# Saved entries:

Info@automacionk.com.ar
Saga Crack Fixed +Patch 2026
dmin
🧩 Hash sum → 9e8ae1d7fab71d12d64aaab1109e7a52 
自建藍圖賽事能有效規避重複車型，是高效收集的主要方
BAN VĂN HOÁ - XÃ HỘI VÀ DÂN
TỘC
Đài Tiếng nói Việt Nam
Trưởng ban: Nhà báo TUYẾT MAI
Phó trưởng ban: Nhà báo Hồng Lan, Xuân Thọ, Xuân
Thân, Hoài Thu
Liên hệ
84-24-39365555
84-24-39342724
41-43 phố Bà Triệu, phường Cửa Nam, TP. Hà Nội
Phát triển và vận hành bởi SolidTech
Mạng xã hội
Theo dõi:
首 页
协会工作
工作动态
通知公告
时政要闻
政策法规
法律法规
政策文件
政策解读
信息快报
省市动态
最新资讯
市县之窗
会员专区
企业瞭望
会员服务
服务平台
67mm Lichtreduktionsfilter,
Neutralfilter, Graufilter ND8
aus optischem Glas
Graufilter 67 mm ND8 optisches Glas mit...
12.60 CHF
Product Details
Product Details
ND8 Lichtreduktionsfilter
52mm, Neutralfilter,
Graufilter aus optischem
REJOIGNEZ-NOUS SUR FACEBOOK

* * *

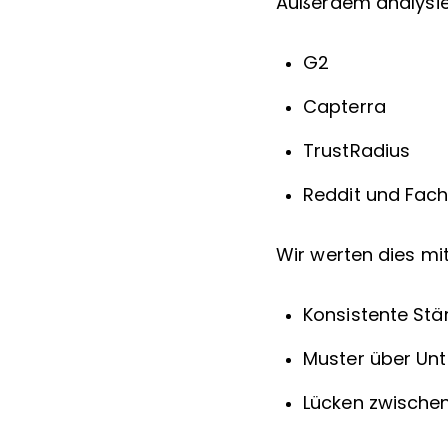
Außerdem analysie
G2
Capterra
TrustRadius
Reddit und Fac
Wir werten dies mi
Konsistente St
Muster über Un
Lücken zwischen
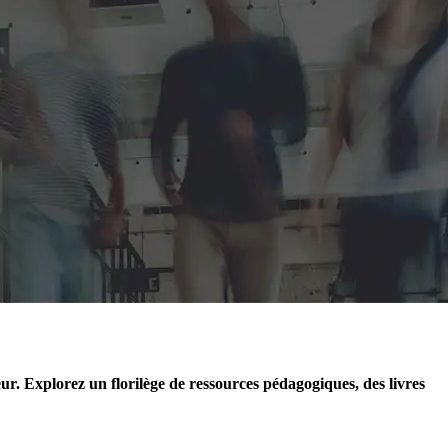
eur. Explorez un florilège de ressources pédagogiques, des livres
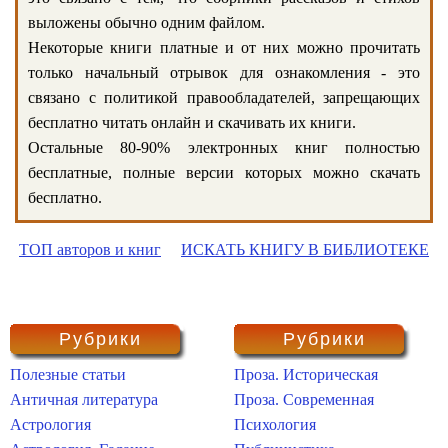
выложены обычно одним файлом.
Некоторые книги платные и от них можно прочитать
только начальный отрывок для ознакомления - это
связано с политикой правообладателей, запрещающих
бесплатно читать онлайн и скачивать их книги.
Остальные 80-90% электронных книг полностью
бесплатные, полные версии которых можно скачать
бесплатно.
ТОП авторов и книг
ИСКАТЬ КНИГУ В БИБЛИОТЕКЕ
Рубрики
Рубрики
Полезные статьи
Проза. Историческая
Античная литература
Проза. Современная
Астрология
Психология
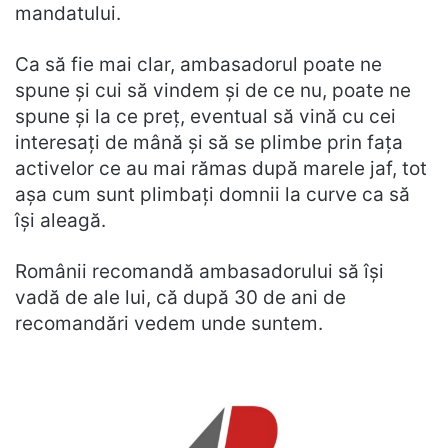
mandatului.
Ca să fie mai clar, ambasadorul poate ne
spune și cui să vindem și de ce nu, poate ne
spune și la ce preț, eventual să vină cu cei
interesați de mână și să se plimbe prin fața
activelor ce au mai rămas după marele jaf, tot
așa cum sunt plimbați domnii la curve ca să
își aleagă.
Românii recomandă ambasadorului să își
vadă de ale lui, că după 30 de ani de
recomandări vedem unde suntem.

# What this task involves:
Nothing but the lines from the one with "TrustRadius" up to and including the one with "бесплатно читать онлайн и скачивать их книги." should be printed, exactly as they read above. Please keep the pictures out.

# Response to this task:
TrustRadius
Reddit und Fac
Wir werten dies mi
Konsistente St
Muster über Un
Lücken zwischen
eur. Explorez un florilège de ressources pédagogiques, des livres
выложены обычно одним файлом.
Некоторые книги платные и от них можно прочитать
только начальный отрывок для ознакомления - это
связано с политикой правообладателей, запрещающих
бесплатно читать онлайн и скачивать их книги.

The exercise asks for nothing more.